[Dataset excerpts]

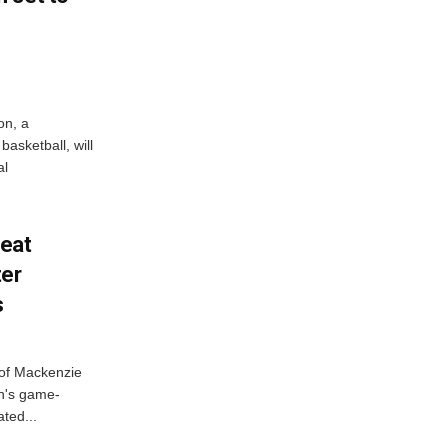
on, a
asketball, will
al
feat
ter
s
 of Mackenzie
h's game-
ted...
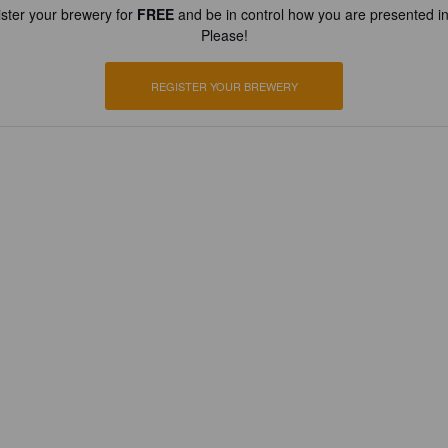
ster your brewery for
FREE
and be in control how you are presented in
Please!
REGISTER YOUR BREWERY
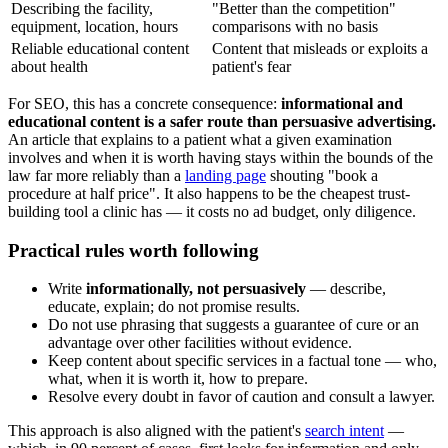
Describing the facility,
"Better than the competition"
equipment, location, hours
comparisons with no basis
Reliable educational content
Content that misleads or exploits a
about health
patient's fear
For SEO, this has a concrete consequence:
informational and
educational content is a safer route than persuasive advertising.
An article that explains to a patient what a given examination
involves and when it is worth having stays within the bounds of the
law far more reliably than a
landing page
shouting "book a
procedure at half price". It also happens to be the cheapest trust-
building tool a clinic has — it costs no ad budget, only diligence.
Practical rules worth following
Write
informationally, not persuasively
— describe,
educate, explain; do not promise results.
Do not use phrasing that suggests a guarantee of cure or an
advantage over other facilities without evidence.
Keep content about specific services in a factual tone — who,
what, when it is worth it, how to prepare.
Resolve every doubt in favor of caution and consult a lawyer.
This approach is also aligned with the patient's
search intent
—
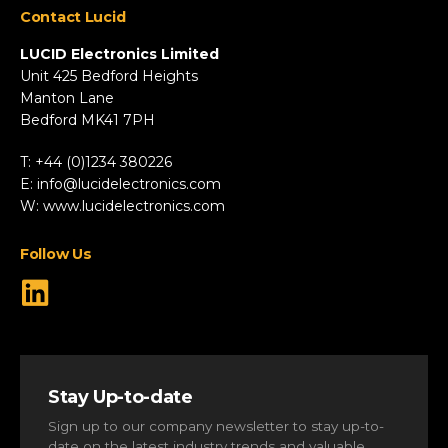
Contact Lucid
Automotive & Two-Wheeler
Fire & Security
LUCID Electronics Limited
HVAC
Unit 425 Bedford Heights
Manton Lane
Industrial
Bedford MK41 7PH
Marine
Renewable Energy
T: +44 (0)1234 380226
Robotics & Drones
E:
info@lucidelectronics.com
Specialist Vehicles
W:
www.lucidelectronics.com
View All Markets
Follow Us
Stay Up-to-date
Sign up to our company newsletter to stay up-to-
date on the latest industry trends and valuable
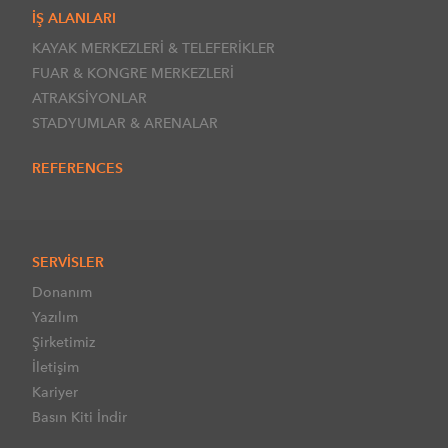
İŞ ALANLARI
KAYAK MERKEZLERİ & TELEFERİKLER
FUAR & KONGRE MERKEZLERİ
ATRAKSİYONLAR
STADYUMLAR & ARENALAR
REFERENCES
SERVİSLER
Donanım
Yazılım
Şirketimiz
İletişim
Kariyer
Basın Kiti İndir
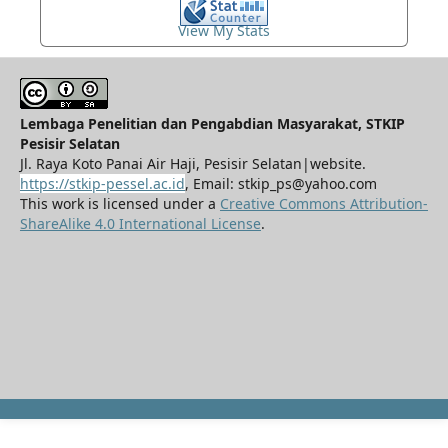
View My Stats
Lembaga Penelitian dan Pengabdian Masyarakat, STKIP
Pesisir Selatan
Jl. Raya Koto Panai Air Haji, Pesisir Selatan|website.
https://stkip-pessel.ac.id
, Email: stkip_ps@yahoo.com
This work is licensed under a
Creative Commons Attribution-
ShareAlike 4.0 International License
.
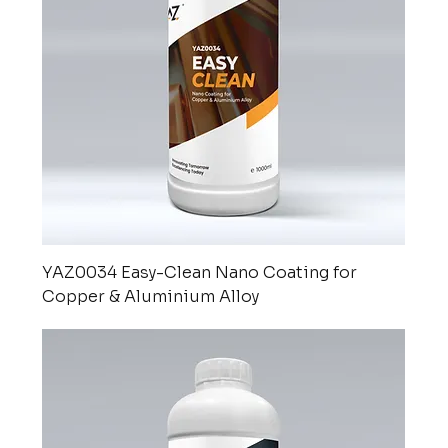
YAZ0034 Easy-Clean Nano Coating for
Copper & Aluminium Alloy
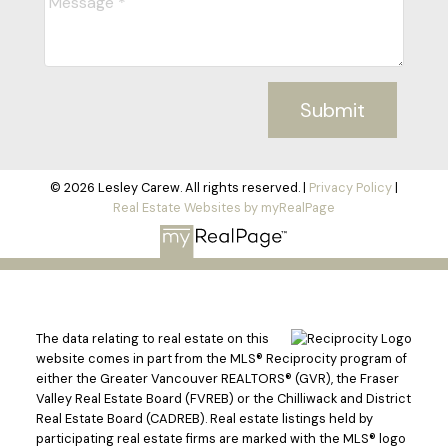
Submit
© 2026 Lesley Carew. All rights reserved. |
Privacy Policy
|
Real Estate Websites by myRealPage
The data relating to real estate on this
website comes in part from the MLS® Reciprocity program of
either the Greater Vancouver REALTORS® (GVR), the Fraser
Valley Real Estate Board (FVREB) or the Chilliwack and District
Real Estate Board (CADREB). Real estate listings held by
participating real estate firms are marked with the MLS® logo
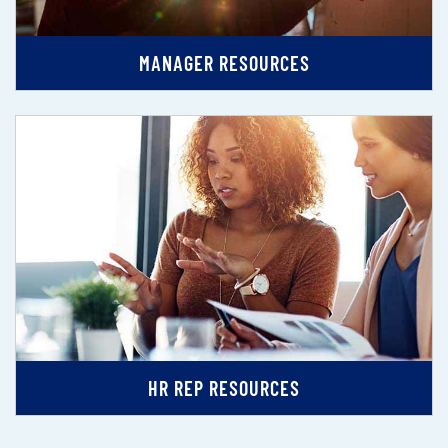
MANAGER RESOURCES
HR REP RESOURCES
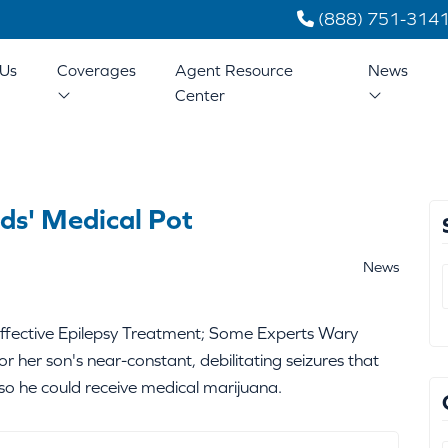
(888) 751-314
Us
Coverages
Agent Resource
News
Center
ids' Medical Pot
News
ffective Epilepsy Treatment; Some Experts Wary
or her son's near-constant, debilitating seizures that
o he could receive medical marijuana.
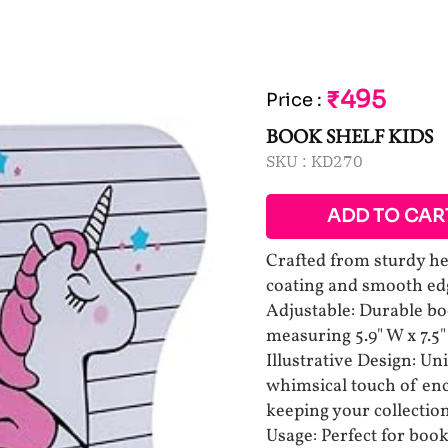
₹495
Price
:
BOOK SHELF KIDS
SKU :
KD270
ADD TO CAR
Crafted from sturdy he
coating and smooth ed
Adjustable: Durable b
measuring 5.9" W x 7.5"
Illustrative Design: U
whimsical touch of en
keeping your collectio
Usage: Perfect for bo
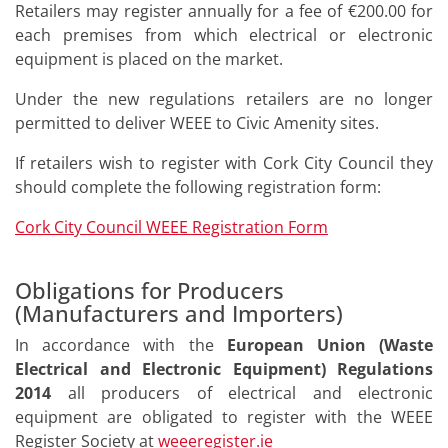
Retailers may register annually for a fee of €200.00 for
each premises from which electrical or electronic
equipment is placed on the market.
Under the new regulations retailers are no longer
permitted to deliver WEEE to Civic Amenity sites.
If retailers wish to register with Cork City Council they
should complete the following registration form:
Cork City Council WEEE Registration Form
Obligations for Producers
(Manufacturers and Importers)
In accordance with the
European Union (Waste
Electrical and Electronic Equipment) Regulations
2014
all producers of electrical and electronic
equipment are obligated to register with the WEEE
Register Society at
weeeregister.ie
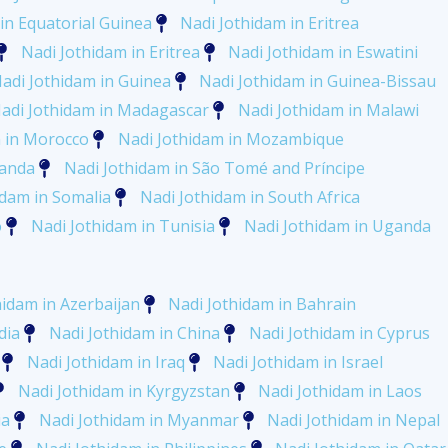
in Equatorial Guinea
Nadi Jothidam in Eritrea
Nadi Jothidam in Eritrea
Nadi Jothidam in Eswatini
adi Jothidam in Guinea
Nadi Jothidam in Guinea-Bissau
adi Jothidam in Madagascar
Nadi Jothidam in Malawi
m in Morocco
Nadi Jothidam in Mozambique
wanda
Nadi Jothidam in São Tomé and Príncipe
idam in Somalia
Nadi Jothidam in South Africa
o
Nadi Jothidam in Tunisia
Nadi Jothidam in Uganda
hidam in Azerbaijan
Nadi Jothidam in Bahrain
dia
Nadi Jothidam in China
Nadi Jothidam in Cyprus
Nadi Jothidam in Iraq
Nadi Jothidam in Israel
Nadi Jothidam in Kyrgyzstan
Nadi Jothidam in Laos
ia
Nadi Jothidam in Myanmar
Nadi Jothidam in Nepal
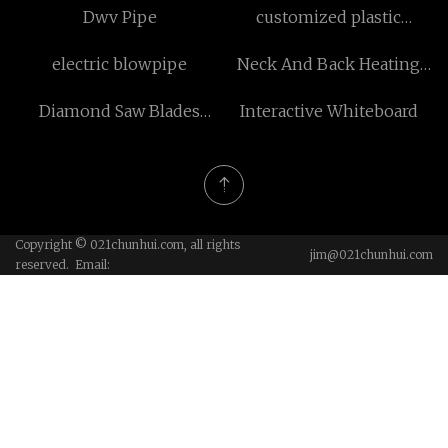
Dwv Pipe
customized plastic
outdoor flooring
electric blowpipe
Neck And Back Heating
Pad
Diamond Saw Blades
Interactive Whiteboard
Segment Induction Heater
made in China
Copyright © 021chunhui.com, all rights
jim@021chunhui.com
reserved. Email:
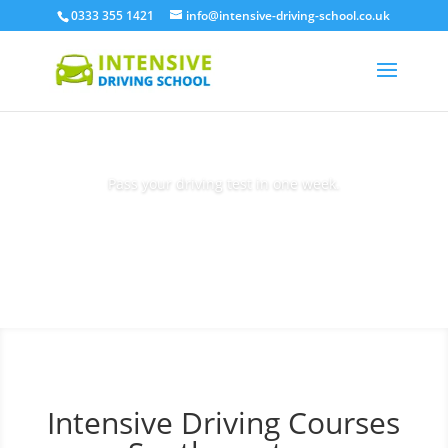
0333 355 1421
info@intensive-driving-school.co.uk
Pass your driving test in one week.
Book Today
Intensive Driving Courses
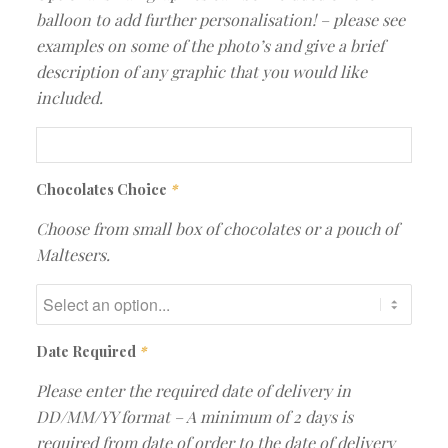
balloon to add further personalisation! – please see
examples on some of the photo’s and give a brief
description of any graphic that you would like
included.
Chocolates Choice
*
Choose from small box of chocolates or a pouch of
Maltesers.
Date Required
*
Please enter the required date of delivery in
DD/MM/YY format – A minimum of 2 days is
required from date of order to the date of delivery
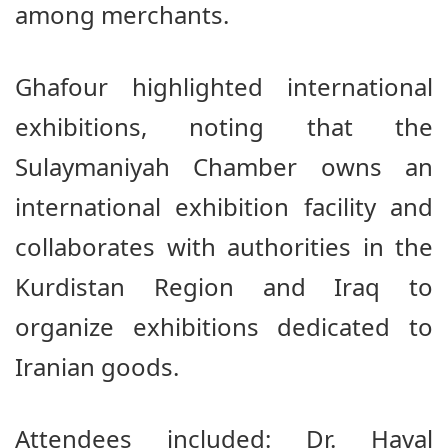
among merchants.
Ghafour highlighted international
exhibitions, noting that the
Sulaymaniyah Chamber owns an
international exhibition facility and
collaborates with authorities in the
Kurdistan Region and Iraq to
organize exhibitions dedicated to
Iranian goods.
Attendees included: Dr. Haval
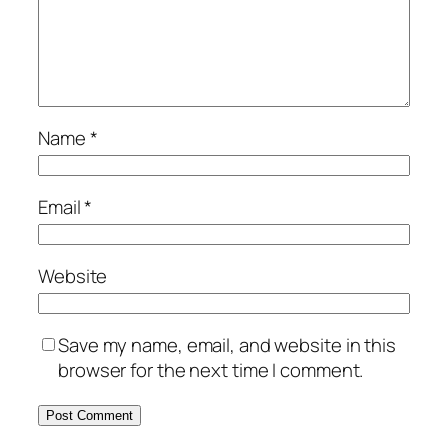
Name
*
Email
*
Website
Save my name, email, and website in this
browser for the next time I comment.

Problem description: From the records above, show each line that contains the word "patient".

Written reply:
patient's fear
An article that explains to a patient what a given examination
This approach is also aligned with the patient's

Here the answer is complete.